§ **What the exercise asks**
The expected answer is a copy of every line in the listing that has the word "mail".

§ **Record extracts**
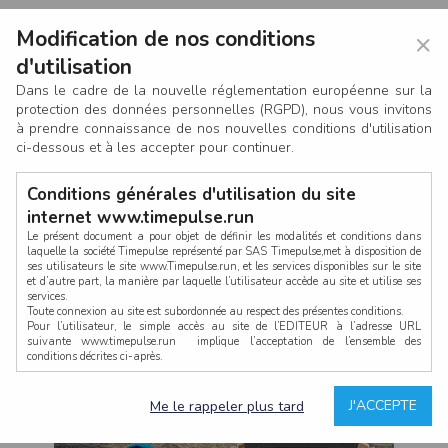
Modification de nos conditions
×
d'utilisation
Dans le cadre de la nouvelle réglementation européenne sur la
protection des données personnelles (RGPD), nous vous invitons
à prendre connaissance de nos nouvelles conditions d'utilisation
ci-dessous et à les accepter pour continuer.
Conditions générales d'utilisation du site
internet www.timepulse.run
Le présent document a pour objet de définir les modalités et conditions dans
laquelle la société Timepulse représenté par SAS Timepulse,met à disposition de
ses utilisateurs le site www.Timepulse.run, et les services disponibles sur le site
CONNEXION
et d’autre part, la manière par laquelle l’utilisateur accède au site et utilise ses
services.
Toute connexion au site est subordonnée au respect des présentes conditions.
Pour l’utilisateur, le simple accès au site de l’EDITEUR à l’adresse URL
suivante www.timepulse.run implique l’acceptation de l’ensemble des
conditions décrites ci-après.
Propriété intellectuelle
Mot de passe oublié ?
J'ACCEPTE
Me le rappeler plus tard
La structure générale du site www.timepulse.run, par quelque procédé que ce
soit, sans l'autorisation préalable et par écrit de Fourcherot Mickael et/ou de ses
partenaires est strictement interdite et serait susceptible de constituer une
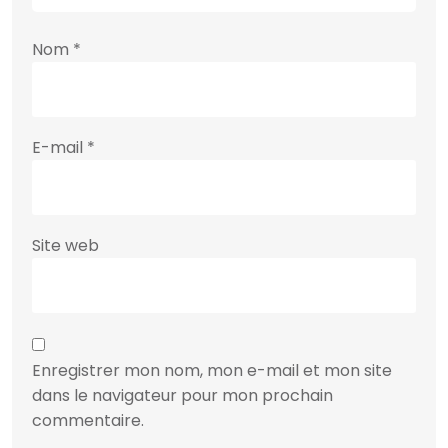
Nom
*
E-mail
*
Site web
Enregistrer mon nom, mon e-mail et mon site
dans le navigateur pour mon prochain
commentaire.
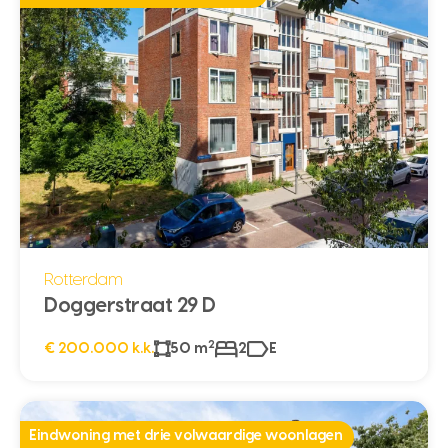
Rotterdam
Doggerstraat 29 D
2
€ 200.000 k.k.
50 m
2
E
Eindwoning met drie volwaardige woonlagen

==

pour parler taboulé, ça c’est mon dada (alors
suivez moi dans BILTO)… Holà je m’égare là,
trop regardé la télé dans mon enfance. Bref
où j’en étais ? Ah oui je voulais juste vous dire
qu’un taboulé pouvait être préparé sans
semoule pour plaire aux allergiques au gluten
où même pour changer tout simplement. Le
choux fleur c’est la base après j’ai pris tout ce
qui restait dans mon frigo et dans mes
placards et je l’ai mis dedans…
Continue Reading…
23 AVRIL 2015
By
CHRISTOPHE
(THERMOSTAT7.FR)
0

* * *

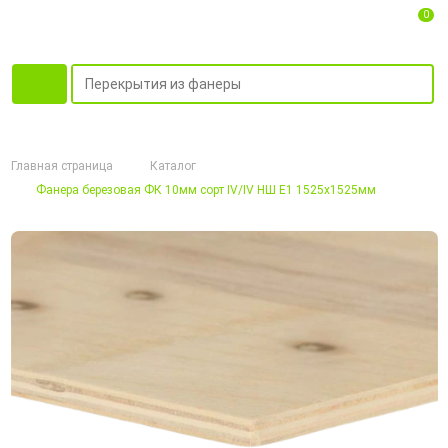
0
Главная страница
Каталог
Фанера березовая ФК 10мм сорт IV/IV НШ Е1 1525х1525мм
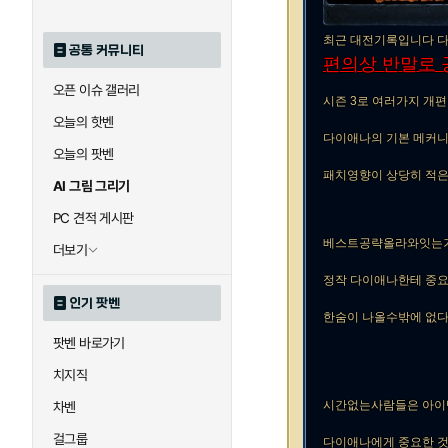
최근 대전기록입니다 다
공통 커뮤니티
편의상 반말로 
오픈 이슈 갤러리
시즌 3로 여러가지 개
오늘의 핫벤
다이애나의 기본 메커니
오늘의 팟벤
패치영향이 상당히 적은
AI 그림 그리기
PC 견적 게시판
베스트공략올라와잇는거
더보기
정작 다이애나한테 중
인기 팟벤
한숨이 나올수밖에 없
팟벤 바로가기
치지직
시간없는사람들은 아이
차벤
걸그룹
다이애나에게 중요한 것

§ **Expected output**
E-mail
Enregistrer mon nom, mon e-mail et mon site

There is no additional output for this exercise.